Fakat burada açılışın ‘ateş’lenme başlaması yalnızca bir hastalık belirtisi değil, aynı zamanda beynin anıları yeniden düzenleme ve konsolide etme sürecini sıfırlayan veya değiştiren bir “katalizör” olarak işlev görmesi olarak da yorumlanabilir(miş.) Kaldı ki eğer böyle bir yorum varsa bu, “anıların statik bir kayıt değil, dinamik bir yeniden inşa süreci olduğu” tezinin edebiyat ile kanıtlanmış hali olacaktır.

Elimizde bir ‘anı’ kitabı olduğuna göre ilk olarak bu noktadan bakmak bana çok da abes gelmiyor açıkcası. Zira, çoğu zaman geleceğimizi bu anıların üzerine bina ettiğimiz düşünülecek olursa, onları ne kadar incelersek o kadar ileri görüşlü de olabiliriz belki de.

Üstelik, Ia Genberg de kitabın son bölümü olan Birgitte’de şu ifadeleri kullanıyor: “Ne zaman ateşim çıksa ya da âşık olsam hiçbir karışıklık kalmıyor, ‘benliğim’ geri çekilip yerini isimsiz bir mutluluğa bırakıyor; detaylar korunup birbirinden ayrılmadan, yan yana sıralanan net bir bütüne dönüşüyor.”

Şimdi, yukarıda bahsi geçen nörolojik bulguları da göz önüne alırsak, ki burada bir tıp uzmanına da ateş için başvurmamız gerektiği aşikâr, anılara ne kadar güvenebiliriz?

Burada bakmak zorunluluğu doğan bir diğer alan kuşkusuz Sosyoloji. Dönemin dönüşümü ve kitapta da vurgulanan ‘milenyum’ sürecinin dünyadaki yeri İsveç’te neye karşılık geldi?

1967 yılında doğan Genberg, özellikle de 1980’ler ve 1990’lar İsveç’ine denk gelen gençlik ve erken yetişkinlik dönemlerine odaklandığını her satırda hissettirse de, anıları hatırladığı yaşına hakim olmayışımız biraz şaibeli.

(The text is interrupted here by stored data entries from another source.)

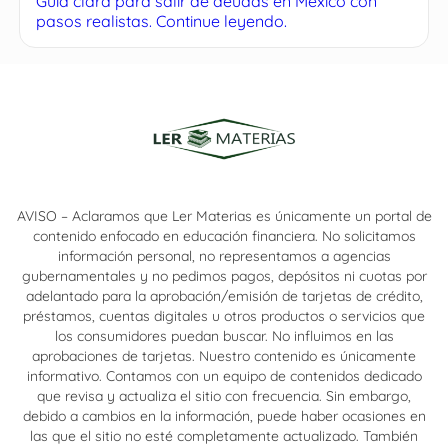
Guía clara para salir de deudas en México con
pasos realistas. Continue leyendo.
AVISO – Aclaramos que Ler Materias es únicamente un portal de
contenido enfocado en educación financiera. No solicitamos
información personal, no representamos a agencias
gubernamentales y no pedimos pagos, depósitos ni cuotas por
adelantado para la aprobación/emisión de tarjetas de crédito,
préstamos, cuentas digitales u otros productos o servicios que
los consumidores puedan buscar. No influimos en las
aprobaciones de tarjetas. Nuestro contenido es únicamente
informativo. Contamos con un equipo de contenidos dedicado
que revisa y actualiza el sitio con frecuencia. Sin embargo,
debido a cambios en la información, puede haber ocasiones en
las que el sitio no esté completamente actualizado. También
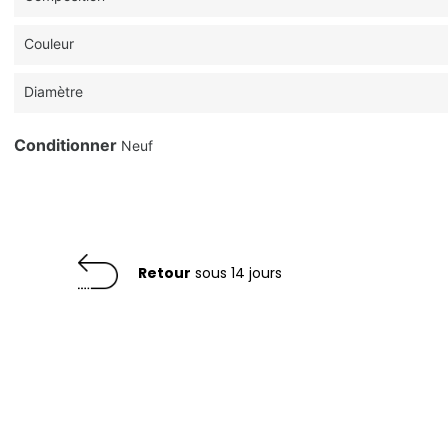
Couleur
Diamètre
Conditionner
Neuf
Retour
sous 14 jours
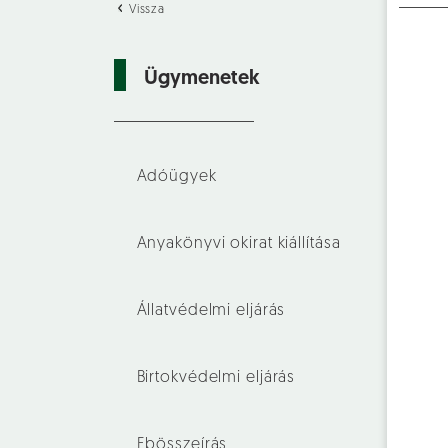
Vissza
Ügymenetek
Adóügyek
Anyakönyvi okirat kiállítása
Állatvédelmi eljárás
Birtokvédelmi eljárás
Ebösszeírás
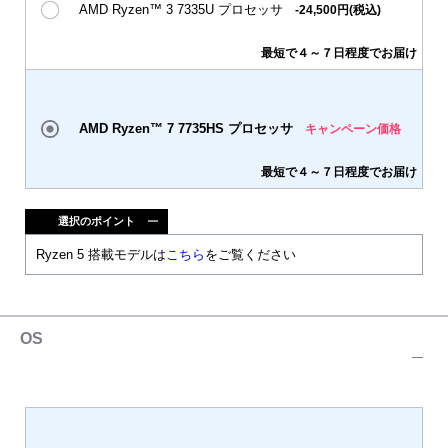
AMD Ryzen™ 3 7335U プロセッサ
-24,500円(税込)
最短で４～７日程度でお届け
AMD Ryzen™ 7 7735HS プロセッサ
キャンペーン価格
最短で４～７日程度でお届け
選択のポイント
Ryzen 5 搭載モデルは
こちら
をご覧ください
OS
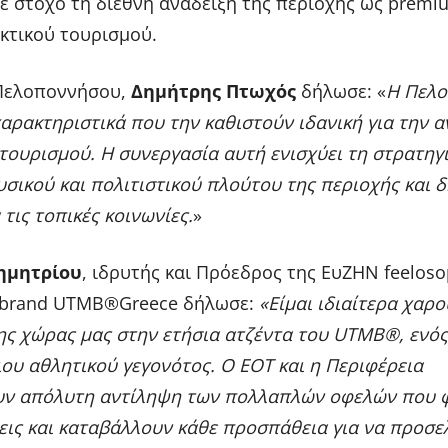
 με στόχο τη διεθνή ανάδειξη της περιοχής ως premi
κτικού τουρισμού.
Πελοποννήσου,
Δημήτρης Πτωχός
δήλωσε: «
Η Πελ
χαρακτηριστικά που την καθιστούν ιδανική για την 
ουρισμού. Η συνεργασία αυτή ενισχύει τη στρατηγι
υσικού και πολιτιστικού πλούτου της περιοχής και 
 τις τοπικές κοινωνίες.
»
ημητρίου
, ιδρυτής και Πρόεδρος της ΕυΖΗΝ feeloso
 brand UTMB®Greece δήλωσε:
«Είμαι ιδιαίτερα χαρ
ης χώρας μας στην ετήσια ατζέντα του
UTMB®, ενός
ου αθλητικού γεγονότος. Ο ΕΟΤ και η Περιφέρεια
ν απόλυτη αντίληψη των πολλαπλών οφελών που 
εις και καταβάλλουν κάθε προσπάθεια για να προσ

Bu noktada biraz yardım alınca görüyoruz ki; İsveç, 20. yüzyılın büyük bölümünde sosyal demokrat refah devleti modeliyle tanışıyor. Küreselleşmenin ve neoliberal politikaların etkisiyle bireycilik, toplumsal normlar üzerinde daha baskın hale gelmeye başlıyor ve bu durum, başta aile olmak üzere arkadaşlık ilişkilerinin yapısını da dönüştürüyor. Göç olgusunu ise tamamen bilinçli bir şekilde göz ardı ediyorum.

Genberg, hem ülkesindeki dönüşümü, hem aile yapısının dinamiklerinin değişimini hem de arkadaşlığa dair izleri bize Niki üzerinden aktarıyor. Sahip olduğu tek odalı daireyi satın alma biçimi, yaşamı, tutkuları, aşkları, ev içerisindeki dinamikler, ailesi üzerinden Niki’yi tanırken aynı zamanda yazarın dönüşümünü, şaşkınlıklarını ve beklentilerini de görüyoruz.

Kitaptaki her bir isim ile veda farklı bir boyutta yaşanırken, geleceğe uzanan bir öykü içerisinde darmadağınık bir yapının işaret ettiği duraklarda bizler de soluklanıyoruz.

Şahsen her kitapta, yaratma cesareti bulan herkese saygı duyuyorum. Zihinlerini bizlere açtıkları için gerçekten minnettârım. Bu kitapta da duygularım aynı. Ve fakat elbette sade bir okur olarak yine durduğum yer aynı; peki biz bunu neden okuduk?

Detaylar, hayatımızda nerede durursa dursun, anlattıkları zihnimizin bir köşesinde yaşadığı sürece var olacak. Belki Niki’nin evini, belki bir sevgilinin cesaretlendirişini hep anımsayacağız. Belki de bir terkedilişte kendimizin sırtını sıvazlarken Detaylar’dan bir satır ile teselli bulacağız. Ne dersiniz?